Saturday, February 7, 2009

The Woes of Internet Research

When I think internet I think panopticon; however, instead of there being a single point of view from which all parts are visible there are multiple.

It is this multi-angled view, a characteristic of the internet, that impacts the way in which researchers deal with human subjects.

What is private or public behaviour?
When can/does covert observation take place?


The "common rule" a federal regulation involved with "the protection of human subjects" proves to serve as the primary source of problematic issues related to internet research. It is as such because of the inherent ambiguity in definition of the public and the private on the internet.

The blurred boundaries of that which is private and that which is public affect the process of informed consent, the assesment of risks involved, and the protocol a research project must establish in protecting the privacy of an individual with regards to their rights to personal privacy and the confidentiality of the data which they provide.

In essence, the basic ethical principles, as described in the "Belmont Report", come into question when utilizing the internet, especially with regards to "respect for persons" and "beneficence" as described in the aforementioned. It is as such simply because the internet was not accounted for during the development of the Belmont document.

1 comment:

  1. To continue the exchange...

    First, thanks for the comment you left me. The point you raise about measuring the truth value of an individual's response is vital, and I wished I had mentioned it myself. When this topic appears—the idea of gauging the accuracy of response— usually I am reminded of the 2008 NH primary. Polls, pundits, and instruments were wrong: they had *measured* inaccurately for an Obama win. The competing explanation was that perhaps the sample had *responded* inaccurately—they had deceived the pollsters.

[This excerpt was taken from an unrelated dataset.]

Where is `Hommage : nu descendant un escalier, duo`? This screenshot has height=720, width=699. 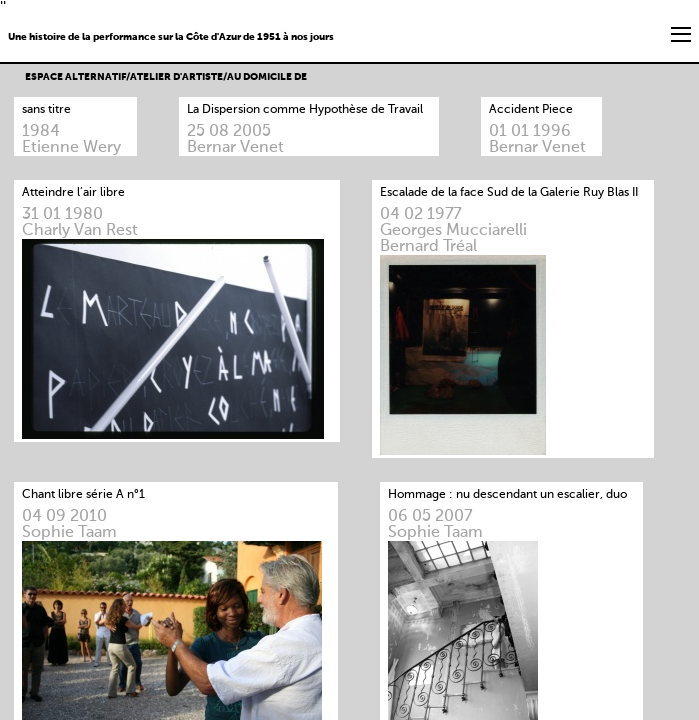 Hommage : nu descendant un escalier, duo is located at coordinates (507, 495).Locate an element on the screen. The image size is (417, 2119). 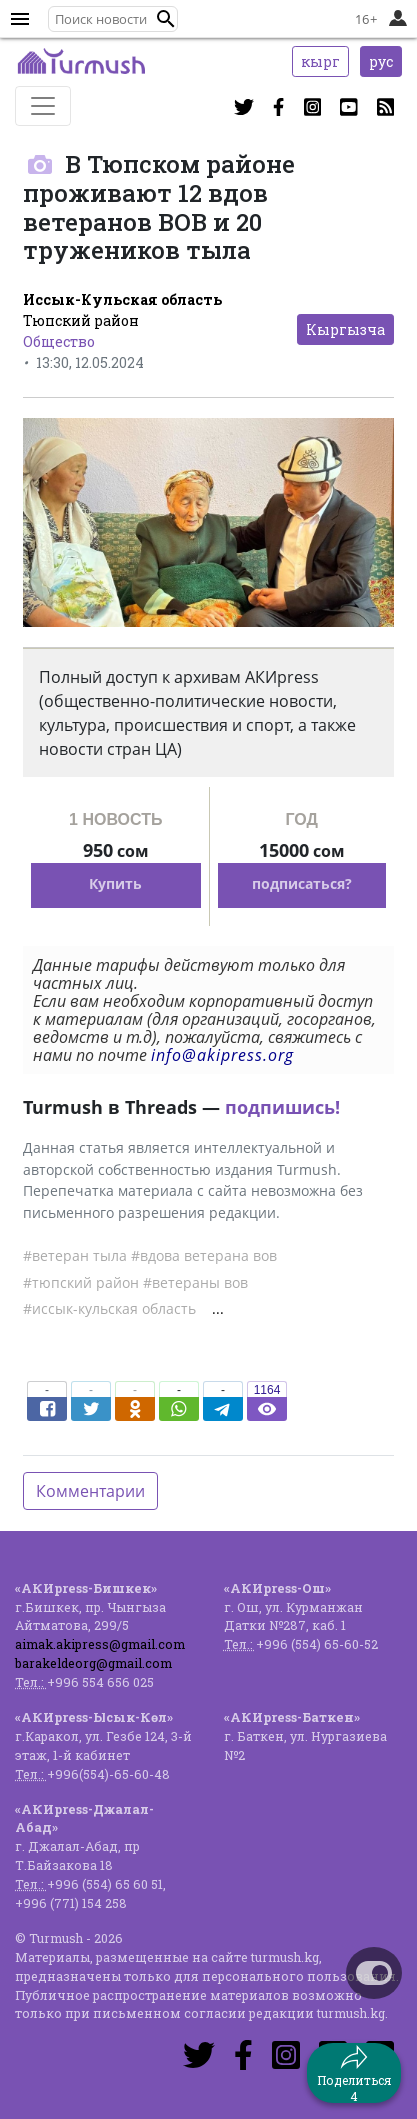
#ветеран тыла is located at coordinates (75, 1255).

    This leads me to your reflection on private and public space. Those sections in the modules were, at the very minimum, provocative, especially the pieces that speak of deception in the public sphere. I was surprised to find the IRB standardizing (with little reservation) the intentional deception by the researcher of the sample subjects. Interestingly, neither the Belmont Report nor the IRB test attempt to describe deception working the other way—subject to researcher. I can't believe that the reason for this omission is that they haven't thought of it themselves.

    Finally, to swing back to the example of the NH Primaries, there could be a third explanation for all the apparent contradictions—time. People could have changed their minds, even in 24 to 12 hours.

    Most instruments/systems measure change over time. Once that operation is pluralized, problems arise. "Changes over times" keep biting and scratching, refusing to stand still and be counted.